Ouais, des types noirs qui courent dans les rues. Manx s’est retrouvé à courir dans l’émeute de quarante-trois et il avait sans doute le même air, conscient d’être pris dans quelque chose qu’il n’aurait pas dû faire, mais qu’il faisait quand même, courant devant chez Orkin’s où Ivie avait acheté un manteau d’exposition, un manteau qui avait été sur un mannequin, soldé pas cher, et ça lui tournait bien dans la tête, et tous les mannequins d’Orkin’s étaient sur le trottoir maintenant, des torses basculés dans le caniveau, et des têtes sans corps, et des longs cous et des cheveux pâles, et des mannequins sans bras comme des statues célèbres. Il s’en souvient maintenant, les grandes vitrines pétées et les mannequins en jarretelles, des fausses jambes avec des bas et des jarretelles et des gosses en smoking, des hommes qui couraient dans les rues et un gosse de peut-être douze ans en chapeau claque et smok chapardé et un flic qui l’emmenait vers une voiture de patrouille, sacré drôle de truc, avec le chapeau haut de forme et la queue-de-pie et le pantalon qui traînait par terre – même le flic avait un sourire attendri.

Il fait les quatre dernières rues avec la tête détournée contre le vent et le vent de l’Hudson cingle et Manx marche comme un cheval avec des œillères.
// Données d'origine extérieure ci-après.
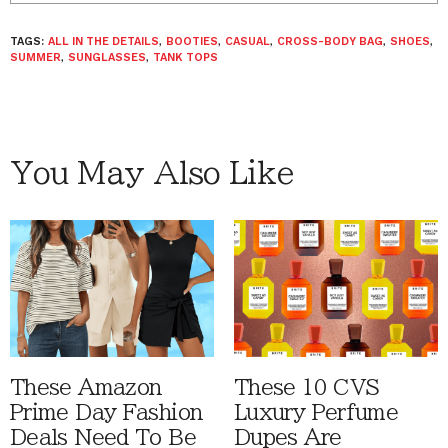
TAGS:
ALL IN THE DETAILS
,
BOOTIES
,
CASUAL
,
CROSS-BODY BAG
,
SHOES
,
SUMMER
,
SUNGLASSES
,
TANK TOPS
You May Also Like
These Amazon
These 10 CVS
Prime Day Fashion
Luxury Perfume
Deals Need To Be
Dupes Are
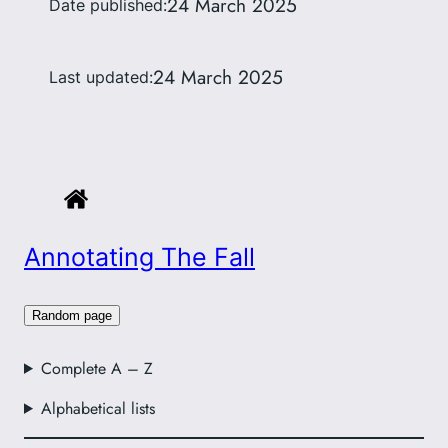
24 March 2025
Date published:
24 March 2025
Last updated:
Annotating The Fall
Random page
Complete A – Z
Alphabetical lists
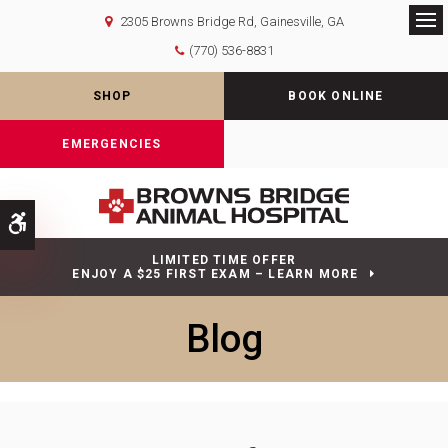
2305 Browns Bridge Rd
Gainesville
GA
Op
(770) 536-8831
SHOP
BOOK ONLINE
EMERGENCIES
Accessible Version
LIMITED TIME OFFER
ENJOY A $25 FIRST EXAM – LEARN MORE
Blog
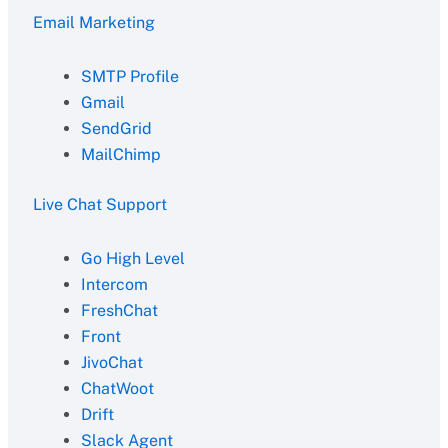
Email Marketing
SMTP Profile
Gmail
SendGrid
MailChimp
Live Chat Support
Go High Level
Intercom
FreshChat
Front
JivoChat
ChatWoot
Drift
Slack Agent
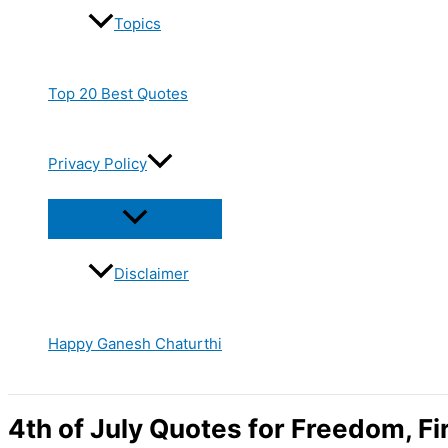
Topics
Top 20 Best Quotes
Privacy Policy
Disclaimer
Happy Ganesh Chaturthi
4th of July Quotes for Freedom, F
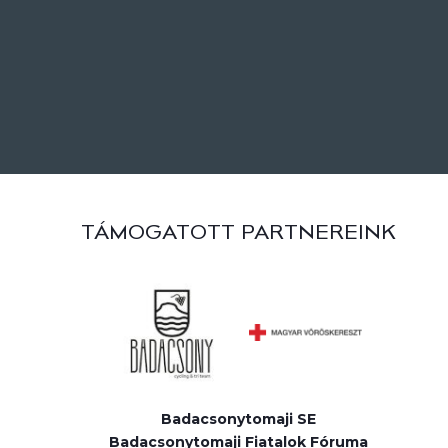
TÁMOGATOTT PARTNEREINK
Badacsonytomaji SE
Badacsonytomaji Fiatalok Fóruma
Mais comme c’est différent dès qu’on met le pied dans le bar. Le brouhaha chaleureux, la respiration qui se détend, les postérieurs épanouis sur leurs tabourets. Le brouhaha chez Tally’s est spécial ce soir, plus de bonshommes que le marasme habituel du milieu de semaine et plus d’électricité dans l’air – et puis il se souvient. Il y a un ton, une animation révélatrice dans la pièce et il lisse le flanc de sa veste et sent la balle de baseball et il comprend qu’ils parlent du match.

Il salue de la main Phil, qui est derrière le bar, le frère de Tally, avec sa chemise banale et ses bretelles voyantes, et il demande par signes – de la tête, Phil désigne le coin du fond et voilà Antoine Cooper assis devant un verre avec deux grandes pelles appuyées au mur derrière lui.

Manx s’assoit en face d’Antoine, de biais sur sa chaise pour ne pas avoir à regarder les pelles.

“J’ai vu Franzo qui attendait dans le noir.

— Je sais. Il veut ma voiture. Mais il ne peut pas l’avoir.

— C’est quoi là que tu bois ?

— Il veut se faire une pépée qu’il ferait mieux d’éviter. Crois-moi. Je me la suis déjà faite.”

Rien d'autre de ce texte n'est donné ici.